Quite the shaft for Americans.
One example both are selling at around $66,500, so with today's exchange rate of 1.33, the Canadian car should be selling at around $89,000.
https://www.cars.com/vehicledetail/detail/746756487/overview/

https://www.autotrader.ca/a/audi/tt...owCpo&ncse=no&orup=1_17_17&pc=V5K 1A5&sprx=-1

I wonder if it would be worth it or legal for Americans to pick up a Canadian car???


----------



## Vegas-RoadsTTer (Mar 17, 2013)

*It's been discussed on several car forums*

Do a search. There are multiple issues. First, you will have to pay a 5% GST on any new vehicle sale, even if you don't live in Canada.

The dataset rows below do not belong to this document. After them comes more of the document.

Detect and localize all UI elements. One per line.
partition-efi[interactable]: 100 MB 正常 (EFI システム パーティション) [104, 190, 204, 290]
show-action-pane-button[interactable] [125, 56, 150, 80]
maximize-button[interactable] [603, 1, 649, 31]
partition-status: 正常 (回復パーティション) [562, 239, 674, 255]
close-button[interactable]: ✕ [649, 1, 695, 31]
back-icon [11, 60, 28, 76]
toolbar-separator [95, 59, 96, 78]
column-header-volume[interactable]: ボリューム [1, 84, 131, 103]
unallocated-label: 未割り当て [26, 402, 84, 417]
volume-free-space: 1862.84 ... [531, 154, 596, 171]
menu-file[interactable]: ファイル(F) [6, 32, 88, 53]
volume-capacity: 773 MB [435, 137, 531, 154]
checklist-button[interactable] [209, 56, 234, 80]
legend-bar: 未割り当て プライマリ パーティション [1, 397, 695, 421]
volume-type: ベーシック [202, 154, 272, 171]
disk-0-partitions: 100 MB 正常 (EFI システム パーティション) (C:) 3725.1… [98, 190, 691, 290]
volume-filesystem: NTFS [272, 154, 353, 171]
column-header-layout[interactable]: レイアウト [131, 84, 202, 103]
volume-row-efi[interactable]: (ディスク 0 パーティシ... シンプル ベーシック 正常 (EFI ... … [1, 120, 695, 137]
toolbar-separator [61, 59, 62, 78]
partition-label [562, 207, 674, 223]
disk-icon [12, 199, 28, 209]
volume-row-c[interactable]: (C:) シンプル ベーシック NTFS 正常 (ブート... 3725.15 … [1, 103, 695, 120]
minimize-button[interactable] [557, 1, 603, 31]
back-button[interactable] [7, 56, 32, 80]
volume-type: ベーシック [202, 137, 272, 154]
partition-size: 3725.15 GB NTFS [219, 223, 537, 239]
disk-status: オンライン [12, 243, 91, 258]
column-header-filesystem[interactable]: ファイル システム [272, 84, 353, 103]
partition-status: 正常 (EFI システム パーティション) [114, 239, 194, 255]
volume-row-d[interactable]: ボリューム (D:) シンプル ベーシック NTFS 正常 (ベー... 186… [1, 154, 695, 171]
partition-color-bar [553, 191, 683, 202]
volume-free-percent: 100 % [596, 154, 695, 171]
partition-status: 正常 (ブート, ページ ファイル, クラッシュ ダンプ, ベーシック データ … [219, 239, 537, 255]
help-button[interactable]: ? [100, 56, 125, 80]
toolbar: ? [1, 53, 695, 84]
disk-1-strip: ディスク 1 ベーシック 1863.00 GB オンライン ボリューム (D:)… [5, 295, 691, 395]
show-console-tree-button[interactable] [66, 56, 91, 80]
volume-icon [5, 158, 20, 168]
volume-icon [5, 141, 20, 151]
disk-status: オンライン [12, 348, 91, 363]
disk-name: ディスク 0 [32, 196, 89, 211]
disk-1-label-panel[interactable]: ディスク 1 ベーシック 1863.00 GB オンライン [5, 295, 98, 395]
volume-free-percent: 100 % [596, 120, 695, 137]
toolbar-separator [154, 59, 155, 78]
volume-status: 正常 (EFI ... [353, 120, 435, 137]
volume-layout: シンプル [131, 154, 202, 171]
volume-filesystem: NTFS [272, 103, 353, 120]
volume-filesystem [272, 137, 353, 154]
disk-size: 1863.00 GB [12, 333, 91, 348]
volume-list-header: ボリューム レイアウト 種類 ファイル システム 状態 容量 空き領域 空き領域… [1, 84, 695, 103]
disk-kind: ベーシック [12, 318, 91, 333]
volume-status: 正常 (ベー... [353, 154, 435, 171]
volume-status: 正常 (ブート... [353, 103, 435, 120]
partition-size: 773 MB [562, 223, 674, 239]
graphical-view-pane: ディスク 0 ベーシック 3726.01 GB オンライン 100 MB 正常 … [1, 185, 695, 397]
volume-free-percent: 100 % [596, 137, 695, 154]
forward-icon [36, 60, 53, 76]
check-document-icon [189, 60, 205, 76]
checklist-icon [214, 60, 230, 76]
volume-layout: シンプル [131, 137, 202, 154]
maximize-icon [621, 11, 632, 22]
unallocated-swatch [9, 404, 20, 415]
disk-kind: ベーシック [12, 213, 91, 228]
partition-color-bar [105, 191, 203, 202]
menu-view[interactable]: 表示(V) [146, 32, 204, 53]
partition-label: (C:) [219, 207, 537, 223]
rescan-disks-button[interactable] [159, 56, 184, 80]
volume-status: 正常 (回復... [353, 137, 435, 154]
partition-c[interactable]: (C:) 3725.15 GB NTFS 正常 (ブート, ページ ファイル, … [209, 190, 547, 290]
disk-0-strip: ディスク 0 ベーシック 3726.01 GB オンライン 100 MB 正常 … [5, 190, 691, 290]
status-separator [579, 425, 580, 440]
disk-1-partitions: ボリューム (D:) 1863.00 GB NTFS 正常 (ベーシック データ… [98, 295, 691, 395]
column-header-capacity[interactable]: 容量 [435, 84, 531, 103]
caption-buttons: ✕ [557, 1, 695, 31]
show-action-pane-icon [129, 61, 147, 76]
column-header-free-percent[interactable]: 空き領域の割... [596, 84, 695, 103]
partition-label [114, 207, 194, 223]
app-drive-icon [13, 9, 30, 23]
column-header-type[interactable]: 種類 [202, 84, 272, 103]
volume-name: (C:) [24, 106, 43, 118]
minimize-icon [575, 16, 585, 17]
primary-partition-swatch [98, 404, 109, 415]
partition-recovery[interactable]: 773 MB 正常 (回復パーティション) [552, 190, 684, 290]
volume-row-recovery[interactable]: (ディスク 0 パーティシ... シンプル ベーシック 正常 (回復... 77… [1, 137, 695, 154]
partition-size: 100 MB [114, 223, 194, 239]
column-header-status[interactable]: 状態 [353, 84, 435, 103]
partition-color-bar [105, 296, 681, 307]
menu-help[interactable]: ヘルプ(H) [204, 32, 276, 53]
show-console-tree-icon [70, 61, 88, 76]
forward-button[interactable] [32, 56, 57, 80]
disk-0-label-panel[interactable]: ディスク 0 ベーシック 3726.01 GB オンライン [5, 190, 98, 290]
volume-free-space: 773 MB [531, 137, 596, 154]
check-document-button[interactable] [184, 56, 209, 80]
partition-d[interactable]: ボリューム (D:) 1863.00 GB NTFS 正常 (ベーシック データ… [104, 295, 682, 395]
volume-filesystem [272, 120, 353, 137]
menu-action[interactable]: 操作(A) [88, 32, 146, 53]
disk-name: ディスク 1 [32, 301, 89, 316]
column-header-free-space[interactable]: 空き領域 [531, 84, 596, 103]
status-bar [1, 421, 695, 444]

Then the dealer has to give you all the necessary documents to prove it passes US, and maybe your state's, safety and emission requirements just to get through customs and then for state registration. Most manufacturers do their best to prevent cross-border shopping. When they find out this has happened, i.e. taking it to a US dealer for any service, the manufacturer financially penalizes the offending Canada dealer for the sale. Then you have financing issues. Doubtful the dealer will finance someone in the US where it will be more difficult to get the owner if you default and they may not take your car in trade if it does not meet Canada requirements.

Bottom line is it is not illegal if you jump through the right hoops, but its nowhere as easy as calling up a US dealer for a quick internet sale. The manufacturer will likely hammer the selling dealership even though they did nothing illegal except maybe violate the terms of service of their dealership contract with the manufacturer.


----------